START Exercise inputs
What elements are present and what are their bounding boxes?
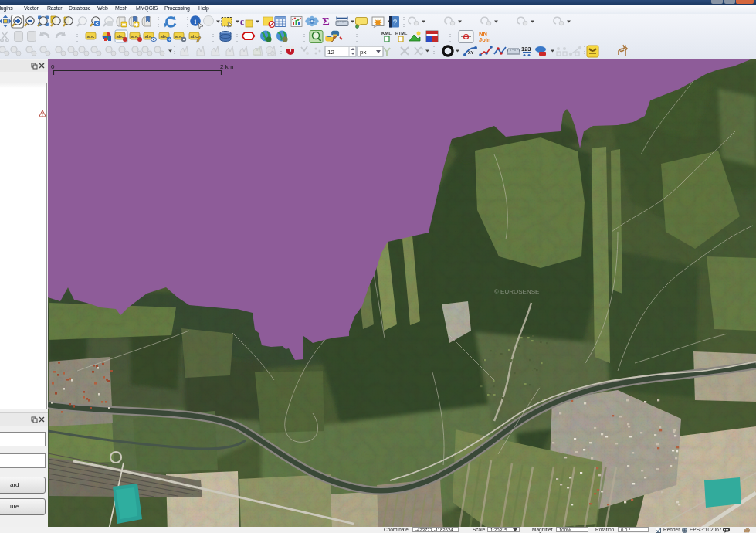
svg-text:abc: abc [117, 34, 124, 39]
svg-text:12: 12 [327, 49, 334, 56]
svg-text:i: i [195, 17, 197, 25]
svg-text:© EUROSENSE: © EUROSENSE [494, 288, 539, 295]
svg-text:HTML: HTML [395, 31, 408, 36]
svg-text:abc: abc [161, 34, 168, 39]
svg-text:abc: abc [131, 34, 139, 39]
svg-text:KML: KML [381, 31, 392, 36]
svg-text:abc: abc [87, 34, 95, 39]
svg-text:Σ: Σ [322, 15, 330, 28]
svg-text:123: 123 [521, 46, 531, 53]
svg-text:0: 0 [51, 63, 55, 70]
svg-text:XY: XY [468, 50, 474, 55]
svg-text:?: ? [393, 19, 398, 27]
svg-text:abc: abc [175, 34, 183, 39]
svg-text:2 km: 2 km [220, 63, 234, 70]
svg-text:Join: Join [479, 36, 491, 43]
svg-text:px: px [360, 49, 366, 56]
svg-text:ε: ε [240, 16, 244, 27]
svg-text:abc: abc [191, 34, 198, 39]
END Exercise inputs
_Problem_.
Where images occur in the data above, leave them out and repeat everything else exactly.

_Task solution_.
What elements are present and what are their bounding boxes?
svg-text:abc: abc [117, 34, 124, 39]
svg-text:12: 12 [327, 49, 334, 56]
svg-text:i: i [195, 17, 197, 25]
svg-text:© EUROSENSE: © EUROSENSE [494, 288, 539, 295]
svg-text:HTML: HTML [395, 31, 408, 36]
svg-text:abc: abc [161, 34, 168, 39]
svg-text:abc: abc [131, 34, 139, 39]
svg-text:KML: KML [381, 31, 392, 36]
svg-text:abc: abc [87, 34, 95, 39]
svg-text:Σ: Σ [322, 15, 330, 28]
svg-text:123: 123 [521, 46, 531, 53]
svg-text:0: 0 [51, 63, 55, 70]
svg-text:XY: XY [468, 50, 474, 55]
svg-text:?: ? [393, 19, 398, 27]
svg-text:abc: abc [175, 34, 183, 39]
svg-text:2 km: 2 km [220, 63, 234, 70]
svg-text:Join: Join [479, 36, 491, 43]
svg-text:px: px [360, 49, 366, 56]
svg-text:ε: ε [240, 16, 244, 27]
svg-text:abc: abc [191, 34, 198, 39]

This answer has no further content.